Speaker C: As, uh, you were living all of this, did you feel that anyone in the clinic, anyone in the middle, you know, kind of owning the process, felt oh, we need to do something about it or it was something that everyone just silently accepted, uh, from the, every

Speaker B: individual in the waiting room to eve us, to the front desk staff staff and to the clinicians that we saw eventually it just felt like status quo. This is just, it was accepted as just the way that our operation works. And um, you know, as, and again he's a brilliant doctor. So I can imagine patients just thinking like this is just our regular experience that we definitely felt that way, wasn't happy about it, but that's what it felt like. Mhm. Yeah.

Speaker C: I Can hear you. And I, I've been part of the acceptance as well. So I understand where people were coming from, but. Okay, time for definitions. Love this story. Thank you for sharing. Um, now let's define the two ways that showed up. We talked about waiting and let's start with this. So waiting through a classical, uh, lean definition. It is any time where people work or information, they are just unable to move forward without getting stuck in the process.

Speaker B: Right. So where that waiting showed up in the optometrist office was extended delays with no clear signal of progress. Patients were waiting long stretches without knowing what would happen next. And then, you know, what we recognized was care was technically available, it just wasn't flowing. Um, and then the experience wasn't just slow, it was uncertain. And that uncertainty is often what makes waiting feel even worse and heavier than you would normally feel. I hate waiting, especially when I don't know if I'm the next one up. So that showed up there as well.

Speaker C: It's anxiety inducing. I can totally see that. So now let's define the non utilized talent through a lean type of definition. It is a waste that occurs when people, skills, judgment or even experience, they are constrained by how a process is designed. Can you, can you give us, uh, an example, getting back to your story of the non utilized talent?

Speaker B: Yes. Um, well, so for what we recognized or what we realized was that, um, the office was full of capable, well intentioned people. Everybody was nice, everybody did their particular job very well. But they were part of a system that wasn't necessarily working for the patient. Right. And so their expertise couldn't reliably reach us. The care was good once it happened, but the way that the work was structured made it feel really hard for their talent to show up consistently. And, and it wasn't like anybody appeared careless or incompetent. They didn't. Um, the issue was more about. The issue wasn't about individual performance. It was more about a, uh, system that limited how people could apply what they were capable of.

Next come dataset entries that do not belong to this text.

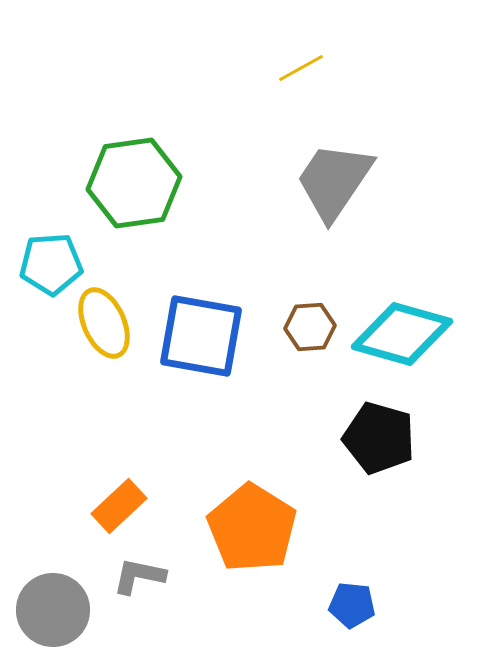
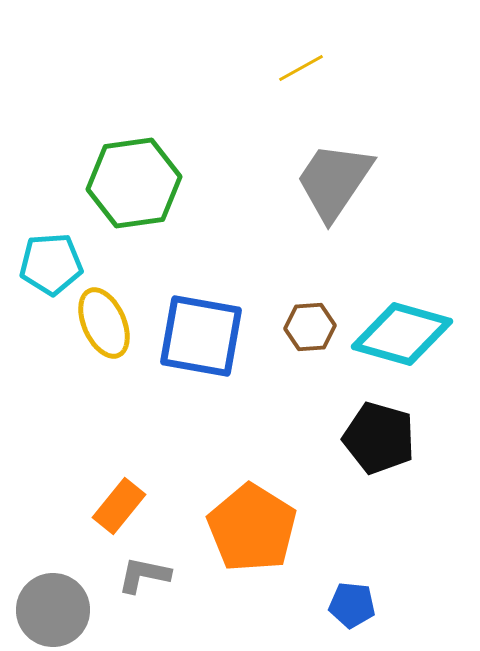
orange rectangle: rotated 8 degrees counterclockwise
gray L-shape: moved 5 px right, 1 px up
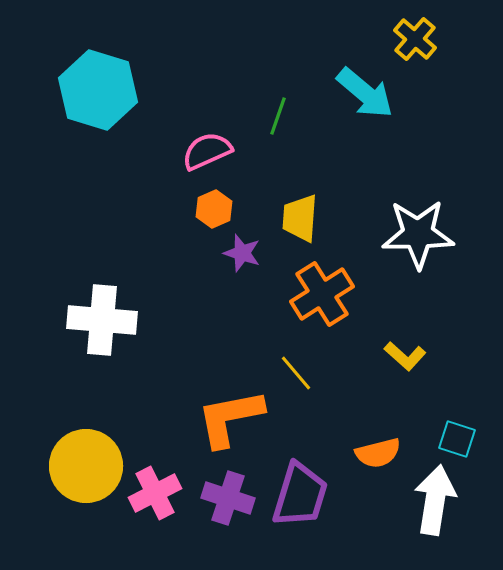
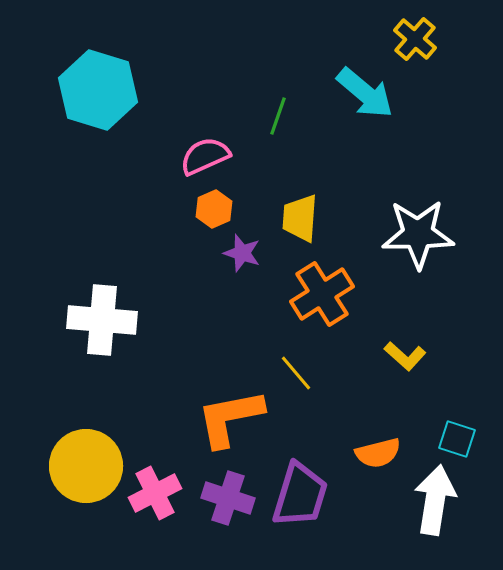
pink semicircle: moved 2 px left, 5 px down
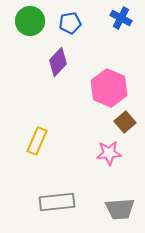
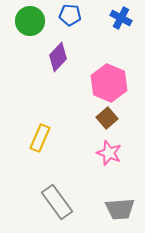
blue pentagon: moved 8 px up; rotated 15 degrees clockwise
purple diamond: moved 5 px up
pink hexagon: moved 5 px up
brown square: moved 18 px left, 4 px up
yellow rectangle: moved 3 px right, 3 px up
pink star: rotated 25 degrees clockwise
gray rectangle: rotated 60 degrees clockwise
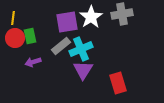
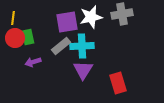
white star: rotated 20 degrees clockwise
green rectangle: moved 2 px left, 1 px down
cyan cross: moved 1 px right, 3 px up; rotated 20 degrees clockwise
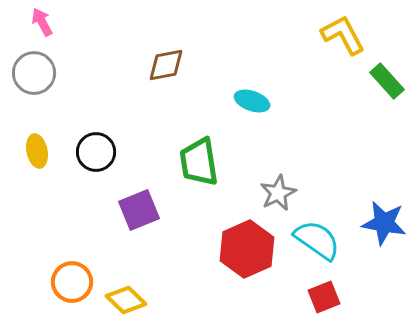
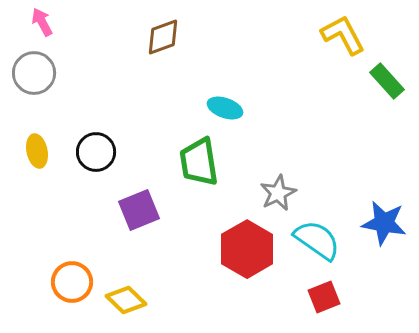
brown diamond: moved 3 px left, 28 px up; rotated 9 degrees counterclockwise
cyan ellipse: moved 27 px left, 7 px down
red hexagon: rotated 6 degrees counterclockwise
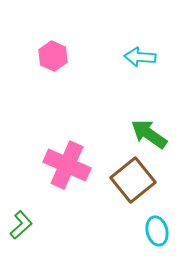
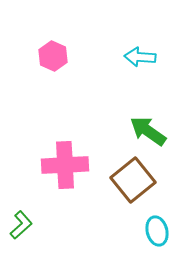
green arrow: moved 1 px left, 3 px up
pink cross: moved 2 px left; rotated 27 degrees counterclockwise
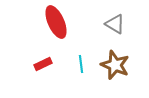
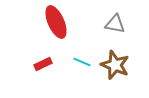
gray triangle: rotated 20 degrees counterclockwise
cyan line: moved 1 px right, 2 px up; rotated 60 degrees counterclockwise
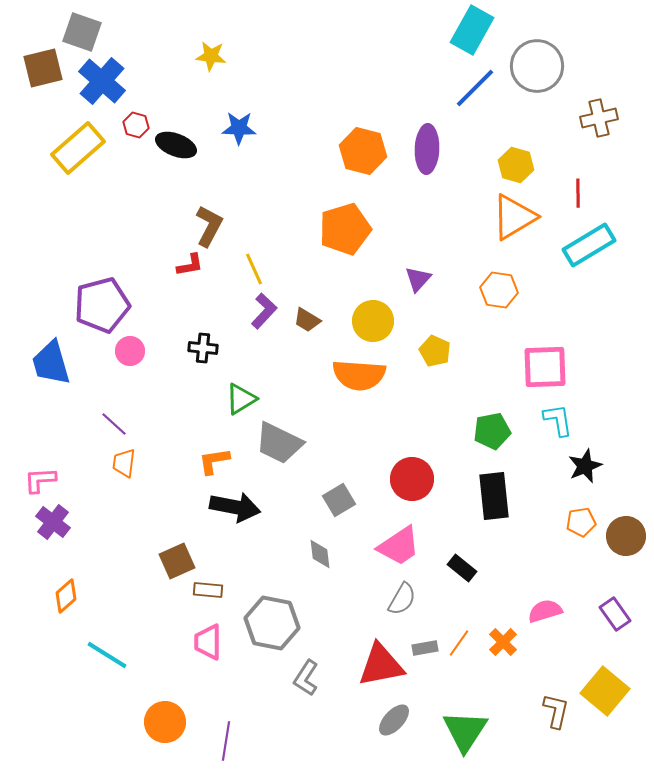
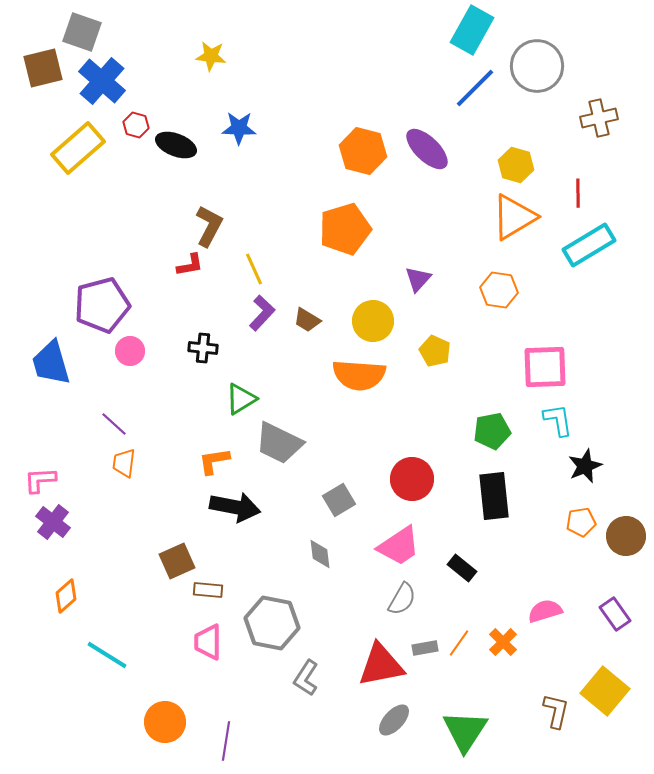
purple ellipse at (427, 149): rotated 48 degrees counterclockwise
purple L-shape at (264, 311): moved 2 px left, 2 px down
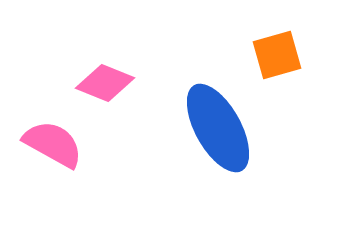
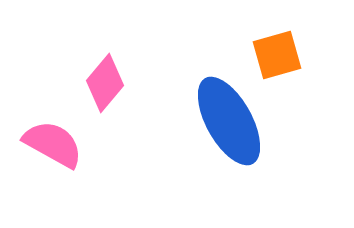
pink diamond: rotated 72 degrees counterclockwise
blue ellipse: moved 11 px right, 7 px up
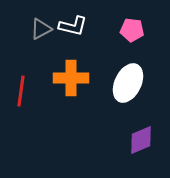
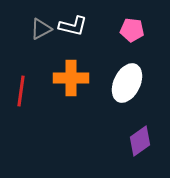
white ellipse: moved 1 px left
purple diamond: moved 1 px left, 1 px down; rotated 12 degrees counterclockwise
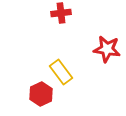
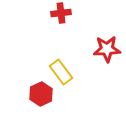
red star: rotated 12 degrees counterclockwise
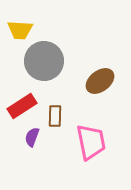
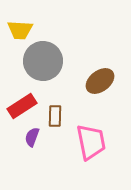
gray circle: moved 1 px left
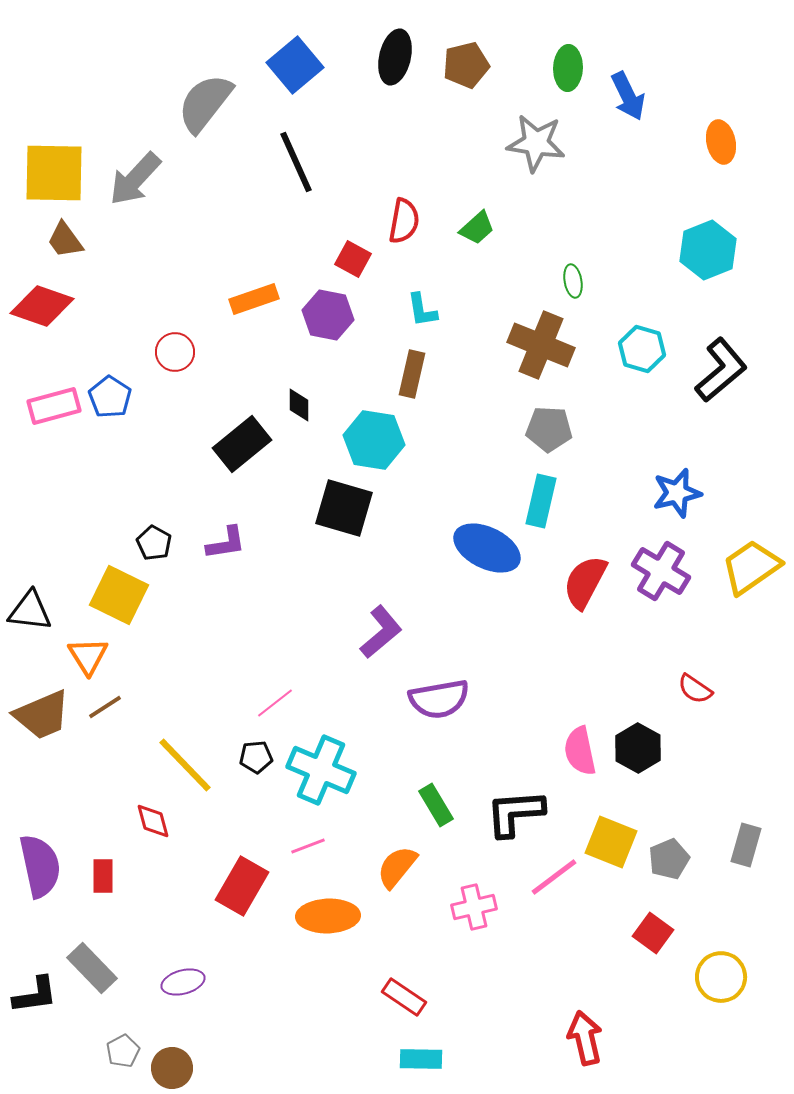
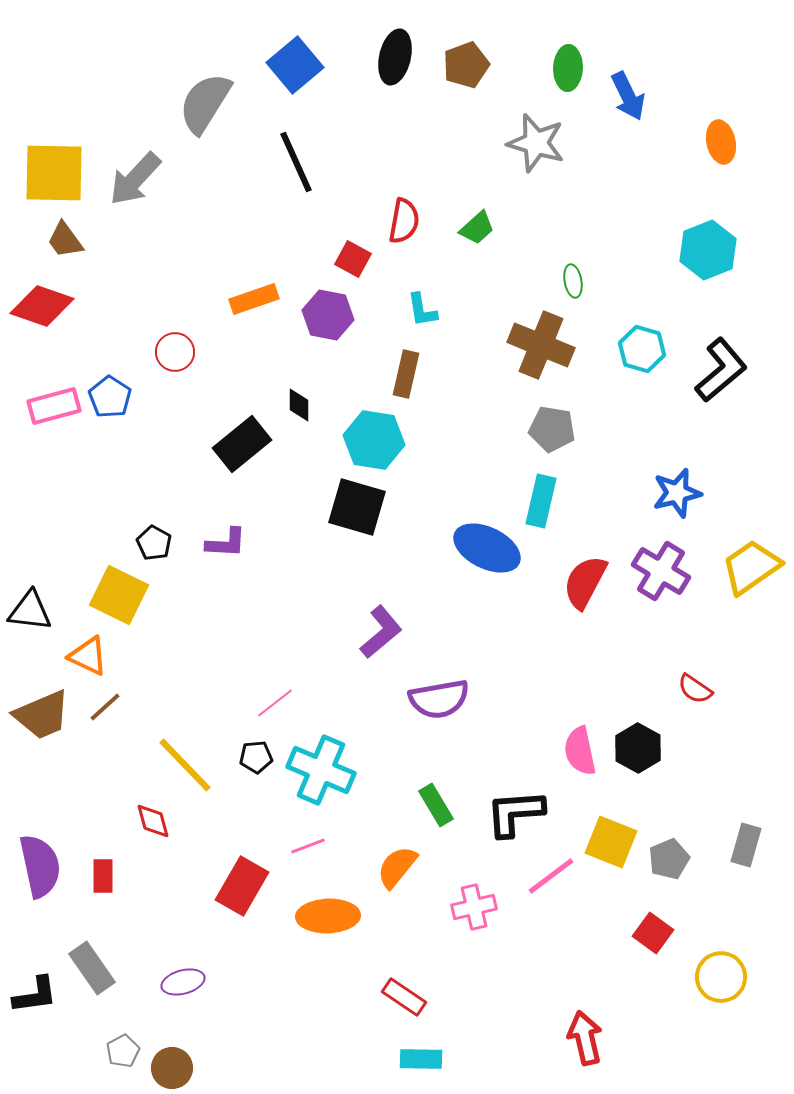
brown pentagon at (466, 65): rotated 6 degrees counterclockwise
gray semicircle at (205, 103): rotated 6 degrees counterclockwise
gray star at (536, 143): rotated 8 degrees clockwise
brown rectangle at (412, 374): moved 6 px left
gray pentagon at (549, 429): moved 3 px right; rotated 6 degrees clockwise
black square at (344, 508): moved 13 px right, 1 px up
purple L-shape at (226, 543): rotated 12 degrees clockwise
orange triangle at (88, 656): rotated 33 degrees counterclockwise
brown line at (105, 707): rotated 9 degrees counterclockwise
pink line at (554, 877): moved 3 px left, 1 px up
gray rectangle at (92, 968): rotated 9 degrees clockwise
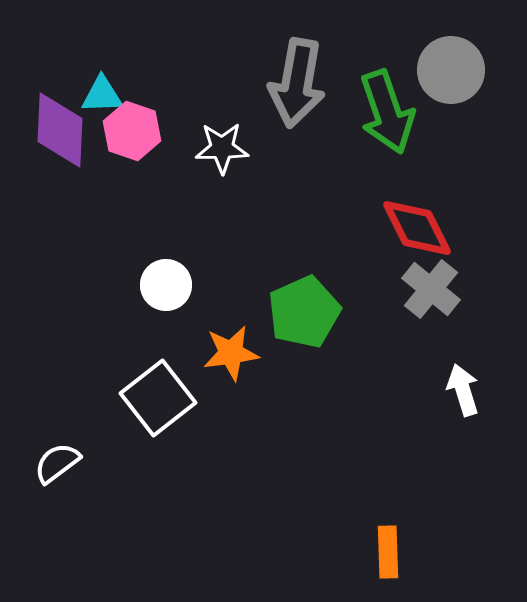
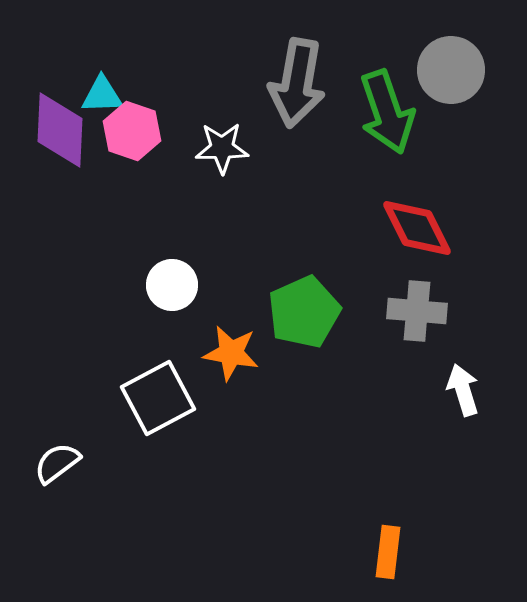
white circle: moved 6 px right
gray cross: moved 14 px left, 22 px down; rotated 34 degrees counterclockwise
orange star: rotated 18 degrees clockwise
white square: rotated 10 degrees clockwise
orange rectangle: rotated 9 degrees clockwise
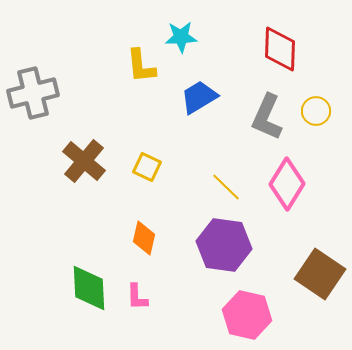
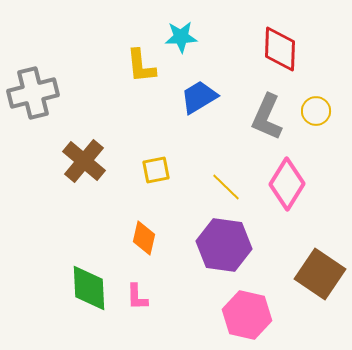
yellow square: moved 9 px right, 3 px down; rotated 36 degrees counterclockwise
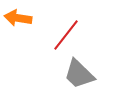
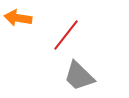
gray trapezoid: moved 2 px down
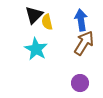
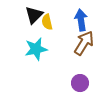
cyan star: rotated 30 degrees clockwise
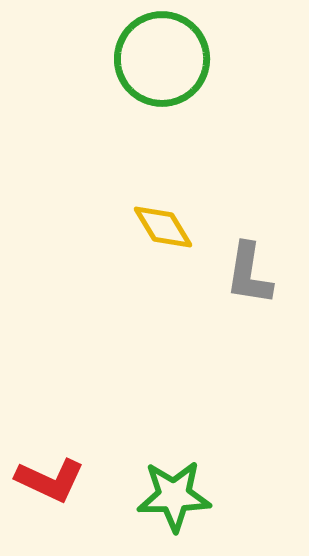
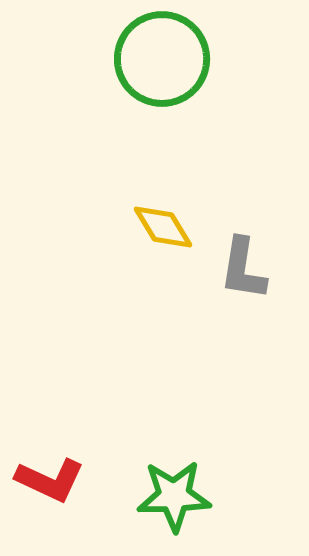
gray L-shape: moved 6 px left, 5 px up
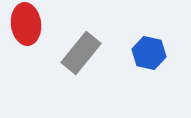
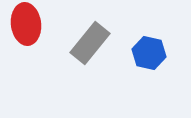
gray rectangle: moved 9 px right, 10 px up
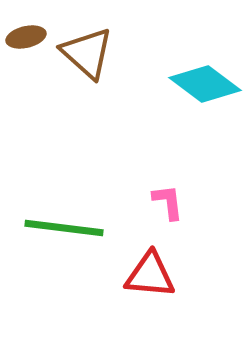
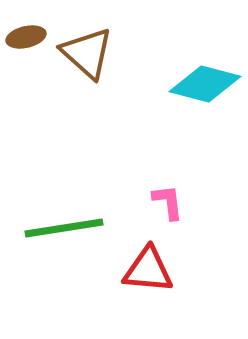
cyan diamond: rotated 22 degrees counterclockwise
green line: rotated 16 degrees counterclockwise
red triangle: moved 2 px left, 5 px up
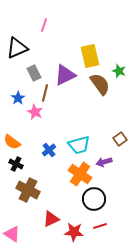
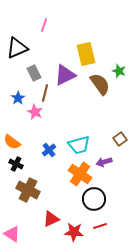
yellow rectangle: moved 4 px left, 2 px up
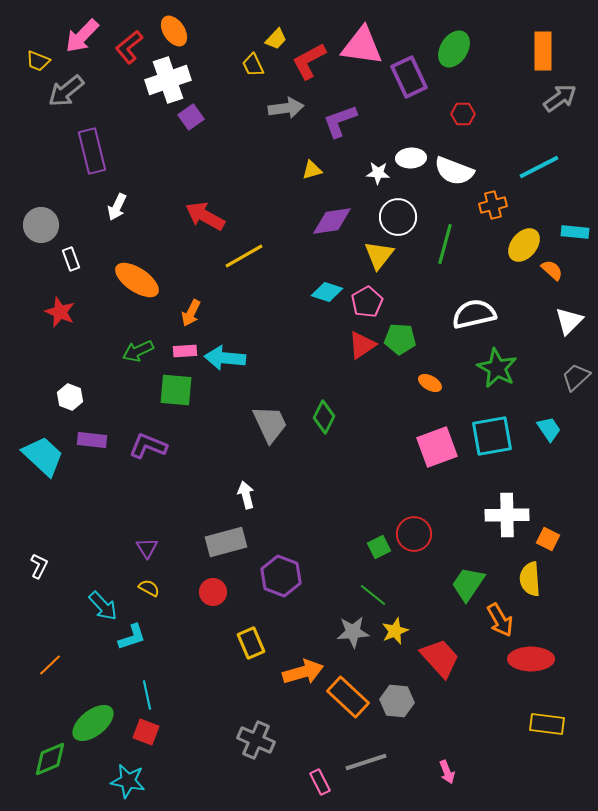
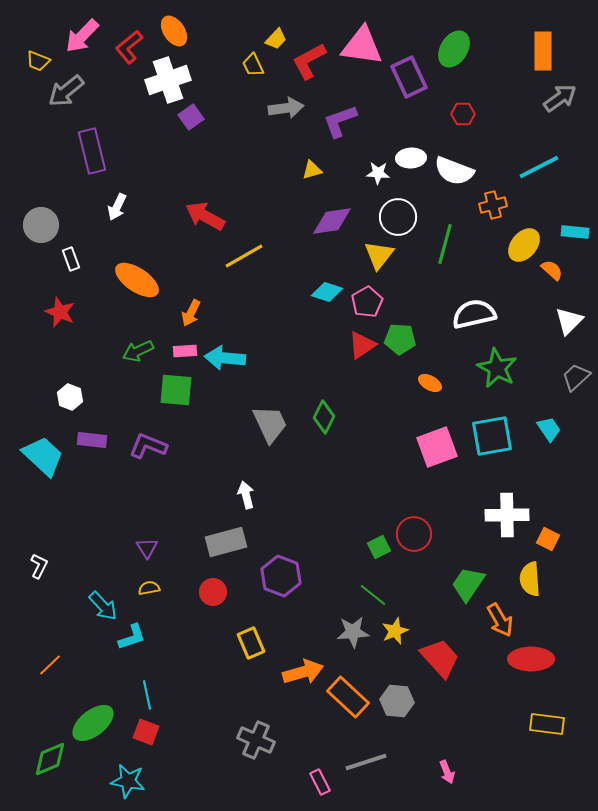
yellow semicircle at (149, 588): rotated 40 degrees counterclockwise
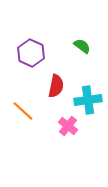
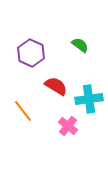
green semicircle: moved 2 px left, 1 px up
red semicircle: rotated 70 degrees counterclockwise
cyan cross: moved 1 px right, 1 px up
orange line: rotated 10 degrees clockwise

Speaker C: I just love what you said about no one appeared careless or incompetent. That's what you said. This is fantastic because it's the classical process, not setting people up for success.

Speaker B: Respect for people.

Speaker C: Exactly. That was a great point. And thank you for illustrating the description, the definition. Apologies, the definition. Um, with this link back to the story. Okay, so definitions, we tackled that. So let's talk about why those two ways they matter. Um, they, I want to say that they don't matter just because they slow things down. Bernadette but they quietly change behavior, the impact costs, etc. Etc. It's all the conversation since we started with the series about how waste, they like to hang out with each other, they compound each other. It's the whole thing. But uh, tell me on your experience of why waiting matters for business, generally speaking.

Speaker B: Well, so waiting compounds the process because it creates bottlenecks and slows the entire process. So when people, information or decisions, uh, are stuck, the flow breaks down. And this whole series is about friction and flow. So high friction, low flow rate. Right. Resources are sitting idle instead of adding value and that drives up cost. And when the system finally moves again, work often gets rushed to catch back up. And so maybe then you introduce quality issues, increasing the risk of defects like we talked about in our first episode in the.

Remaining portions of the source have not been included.